[Stored data entries]
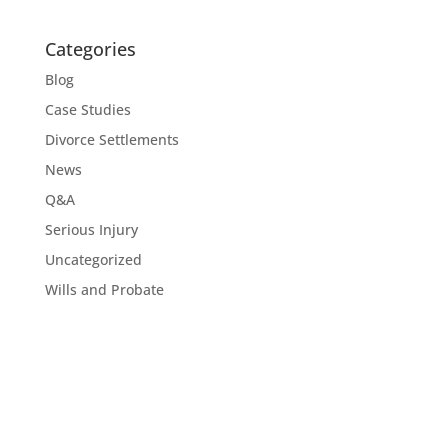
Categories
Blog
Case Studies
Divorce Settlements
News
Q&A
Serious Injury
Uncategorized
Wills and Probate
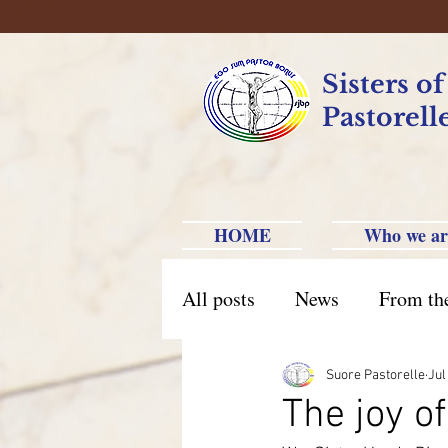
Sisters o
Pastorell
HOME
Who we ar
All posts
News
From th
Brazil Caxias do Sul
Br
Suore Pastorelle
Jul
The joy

## Task details
Omit every image. Quote each record exactly.

## Answer to this problem
Categories
Blog
Case Studies
Divorce Settlements
News
Q&A
Serious Injury
Uncategorized
Wills and Probate
Sisters o
Pastorell
HOME
Who we ar
All posts
News
From th
Brazil Caxias do Sul
Br
Suore Pastorelle
Jul
The joy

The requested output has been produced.